En outre, Il Colibri, avant de triompher sur les écrans transalpins, était déjà une œuvre à la sérieuse réputation : celle du romancier Sandro Veronesi, qui lui permettra de rafler son second prix Strega (l’équivalent du Goncourt en Italie) en 2020 après Caos calmo, déjà adapté au cinéma par Antonello Grimaldi. Un livre que Francesca Archibugi, la réalisatrice, confie avoir lu avant tout le monde, mais comme beaucoup d’autres, dont les deux acteurs principaux, tous apparemment amis de l’auteur. Chacun son tour loue en tout cas cette écriture sans intellectualisation excessive, nette, claire et réaliste.

C’est un mélodrame à l’italienne, avec cette ampleur familiale, ces récits à tiroirs, ces secrets enfouis…

Celle qui va suivre les pas hésitants de Marco Carrera (Pierfrancesco Favino), surnommé dès son plus jeune âge «colibri», d’abord pour sa petite taille, ensuite pour sa capacité «à faire du surplace au moment de faire des choix», dixit Francesca Archibugi. Il a une excuse : le violent traumatisme et la culpabilité qu’il porte en lui depuis la mort de sa sœur, car dans sa famille, «c’était le seul à voir qu’elle allait mal». En grandissant, malgré ses grosses lunettes cerclées de noir, il ne voit rien (ou refuse de voir) : les mensonges maladifs de sa femme, le trouble psychique de sa fille, le mutisme de son frère, l’échec de son mariage et de sa relation à distance, pure, avec Luisa (Bérénice Bejo), son amour de toujours. Un aveuglement rompu par un psychologue (Nanni Moretti), qui l’oblige alors à regarder ses illusions en face.
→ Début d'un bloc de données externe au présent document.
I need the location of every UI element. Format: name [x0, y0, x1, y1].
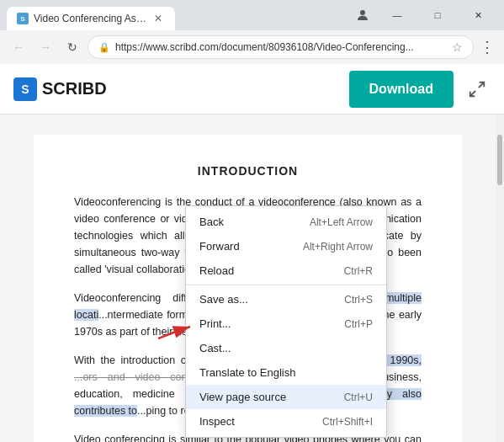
ctx-print-label: Print... [199, 317, 231, 330]
reload-button[interactable]: ↻ [61, 35, 84, 59]
tab-favicon: S [17, 13, 29, 24]
download-button[interactable]: Download [349, 71, 454, 108]
scribd-logo-icon: S [13, 77, 37, 101]
ctx-view-source-shortcut: Ctrl+U [344, 391, 373, 403]
ctx-inspect-shortcut: Ctrl+Shift+I [322, 416, 373, 428]
scrollbar[interactable] [496, 114, 504, 442]
url-text: https://www.scribd.com/document/80936108… [115, 41, 447, 53]
user-icon[interactable] [349, 2, 376, 29]
active-tab[interactable]: S Video Conferencing Ass... ✕ [7, 7, 175, 30]
expand-icon[interactable] [464, 76, 491, 103]
ctx-inspect[interactable]: Inspect Ctrl+Shift+I [186, 409, 386, 434]
doc-area: INTRODUCTION Videoconferencing is the co… [0, 114, 504, 442]
tab-close-button[interactable]: ✕ [151, 12, 165, 25]
doc-title: INTRODUCTION [74, 162, 422, 180]
ctx-forward-label: Forward [199, 240, 240, 253]
address-input[interactable]: 🔒 https://www.scribd.com/document/809361… [88, 35, 474, 59]
minimize-button[interactable]: — [378, 0, 416, 30]
bookmark-icon[interactable]: ☆ [452, 40, 463, 54]
ctx-forward[interactable]: Forward Alt+Right Arrow [186, 234, 386, 258]
close-button[interactable]: ✕ [459, 0, 497, 30]
svg-line-1 [479, 82, 484, 87]
ctx-back-shortcut: Alt+Left Arrow [310, 216, 373, 228]
back-button[interactable]: ← [7, 35, 30, 59]
scribd-logo-text: SCRIBD [42, 79, 107, 99]
address-bar: ← → ↻ 🔒 https://www.scribd.com/document/… [0, 30, 504, 64]
ctx-reload-shortcut: Ctrl+R [344, 265, 373, 277]
scrollbar-thumb[interactable] [497, 135, 502, 185]
ctx-translate-label: Translate to English [199, 366, 295, 379]
scribd-header: S SCRIBD Download [0, 64, 504, 114]
titlebar: S Video Conferencing Ass... ✕ — □ ✕ [0, 0, 504, 30]
ctx-cast[interactable]: Cast... [186, 336, 386, 360]
ctx-print[interactable]: Print... Ctrl+P [186, 312, 386, 336]
tab-title: Video Conferencing Ass... [34, 13, 146, 24]
scribd-logo: S SCRIBD [13, 77, 107, 101]
ctx-save[interactable]: Save as... Ctrl+S [186, 285, 386, 312]
ctx-inspect-label: Inspect [199, 415, 235, 428]
svg-line-2 [470, 90, 475, 95]
ctx-forward-shortcut: Alt+Right Arrow [303, 241, 373, 253]
page-container: S SCRIBD Download INTRODUCTION Videoconf… [0, 64, 504, 442]
window-controls: — □ ✕ [349, 0, 497, 30]
secure-icon: 🔒 [98, 42, 110, 53]
ctx-back-label: Back [199, 216, 224, 228]
ctx-save-shortcut: Ctrl+S [344, 294, 373, 306]
ctx-reload[interactable]: Reload Ctrl+R [186, 258, 386, 283]
ctx-cast-label: Cast... [199, 342, 231, 354]
ctx-view-source-label: View page source [199, 391, 286, 403]
ctx-print-shortcut: Ctrl+P [344, 318, 373, 330]
forward-button[interactable]: → [34, 35, 57, 59]
context-menu: Back Alt+Left Arrow Forward Alt+Right Ar… [185, 205, 387, 438]
ctx-reload-label: Reload [199, 264, 234, 277]
ctx-back[interactable]: Back Alt+Left Arrow [186, 210, 386, 234]
svg-point-0 [360, 10, 365, 15]
ctx-view-source[interactable]: View page source Ctrl+U [186, 385, 386, 409]
tab-bar: S Video Conferencing Ass... ✕ [7, 0, 346, 30]
ctx-save-label: Save as... [199, 293, 248, 306]
ctx-translate[interactable]: Translate to English [186, 360, 386, 385]
maximize-button[interactable]: □ [418, 0, 457, 30]
browser-menu-icon[interactable]: ⋮ [477, 38, 497, 56]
Un homme qui, pour la réalisatrice, «crée le désastre en voulant le bien, en se dédiant aux autres». L’acteur (devenu l’un des visages des démons mafieux, de Romanzo criminale à Il Traditore en passant par Nostalgia) prolonge : «Il a un rapport thérapeutique au monde» et «réussit à rester fidèle à ses principes intimes face aux épreuves de l’existence», faite d’amour absolu, de pertes et de coïncidences. Il est d’ailleurs le seul parmi les siens à tenir la barre, coûte que coûte, et comme le petit oiseau, consacrer toute son énergie pour se maintenir à flot. Et en tant que médecin, «il est bien plus doué pour prendre soin des autres que pour laisser les autres prendre soin de lui».

Il Colibri, pour Bérénice Bejo – qui, dans le film, passe sans sourciller du français à l’italien – est un «mélodrame» qui s’assume avec cette «ampleur familiale, ces récits à tiroirs, ces secrets enfouis». Histoire de garder en état ce grand puzzle, la réalisatrice multiplie (avec abus) les allers-retours entre passé et présent car«quand on se penche sur notre vie, nos souvenirs ne sont jamais chronologiques, mais se reconstruisent dans le désordre». Une manière aussi, toujours selon elle, de montrer toutes les facettes du personnage, qui n’est pas «univoque». «J’aime les films qui n’expliquent pas tout, qui laissent traîner des fils. Au spectateur lui-même de faire les nœuds!»

Dans son entreprise de tricotage, il verra sûrement deux sujets qui alimentent les débats : le droit de se donner médicalement la mort, et celui de la masculinité, ici en crise, avec cet homme qui navigue entre un père absent et se retrouve souvent entouré de femmes, dont il se nourrit des «ondes énergétiques», selon la réalisatrice. Pierfrancesco Favino se veut plus concret, lui qui incarne ce personnage «qui n’a pas peur de son côté maternel» et s’attaque de front aux clichés : «Quand on pense au cinéma italien, certains imaginent tout de suite l’énergie vitale, la sensualité… Ce que je trouvais intéressant, c’était cette autre façon de voir la masculinité italienne, non plus vue à travers le prisme canonique du machisme, du père de famille».